Module meteor.scale

(anisotropic) scaling of crystallographic datasets

Global variables

var ScaleParameters

7x float tuple to hold anisotropic scaling parameters

Functions

def compute_scale_factors(*,
miller_indices: pd.Index,
scale_parameters: ScaleParameters,
scale_mode: str | ScaleMode) ‑> numpy.ndarray
Expand source code
def compute_scale_factors(
    *, miller_indices: pd.Index, scale_parameters: ScaleParameters, scale_mode: str | ScaleMode
) -> np.ndarray:
    if isinstance(scale_mode, str):
        scale_mode = ScaleMode(scale_mode)

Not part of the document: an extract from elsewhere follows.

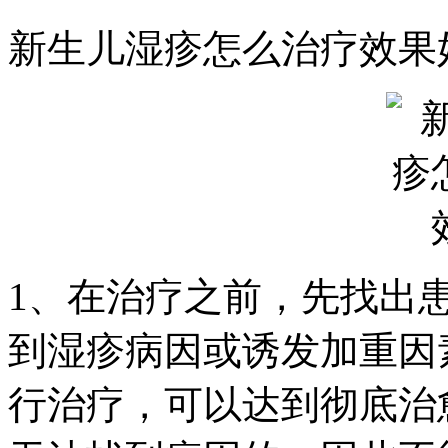
新生儿湿疹怎么治疗效果
1、在治疗之前，先找出
到湿疹病因或诱发加重因
行治疗，可以达到彻底治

    vector_h = np.array(list(miller_indices))
    if vector_h.shape[1] != DIMENSION_OF_MILLER_INDEX:
        msg = "`miller_indices` should be an (n, 3) multi-index of miller HKL indices, "
        msg += f"got shape: {vector_h.shape}"
        raise ValueError(msg)

    sp_as_array = np.array(scale_parameters)
    if sp_as_array.shape != (scale_mode.number_of_parameters,):
        msg = f"`scale_parameters` should be length {scale_mode.number_of_parameters} "
        msg += f"for mode={scale_mode}, got length: {len(scale_parameters)}"
        raise ParameterLengthMismatchError(msg)

    # this code is part of a few tight loops; code below is fast and clear
    matrix_B = np.zeros((3, 3), dtype=sp_as_array.dtype)  # noqa: N806 (variable capitalization)

    if scale_mode == ScaleMode.anisotropic:
        matrix_B[0, 0] = sp_as_array[1]
        matrix_B[1, 1] = sp_as_array[2]
        matrix_B[2, 2] = sp_as_array[3]
        matrix_B[0, 1] = matrix_B[1, 0] = sp_as_array[4]
        matrix_B[0, 2] = matrix_B[2, 0] = sp_as_array[5]
        matrix_B[1, 2] = matrix_B[2, 1] = sp_as_array[6]

    elif scale_mode == ScaleMode.orthogonal:
        matrix_B[0, 0] = sp_as_array[1]
        matrix_B[1, 1] = sp_as_array[2]
        matrix_B[2, 2] = sp_as_array[3]

    elif scale_mode == ScaleMode.isotropic:
        matrix_B[0, 0] = sp_as_array[1]
        matrix_B[1, 1] = sp_as_array[1]
        matrix_B[2, 2] = sp_as_array[1]

    # NOTE: early return -- we don't need to compute the einsum for scale_mode "scalar"
    elif scale_mode == ScaleMode.scalar:
        return sp_as_array[0] * np.ones(vector_h.shape[0], dtype=np.float64)

    else:
        msg = f"mode {scale_mode} not valid"
        raise ValueError(msg)

    # the einsum implements sum_i{ h^T . B . h }
    exponential_argument = -np.einsum("ni,ij,nj->n", vector_h, matrix_B, vector_h)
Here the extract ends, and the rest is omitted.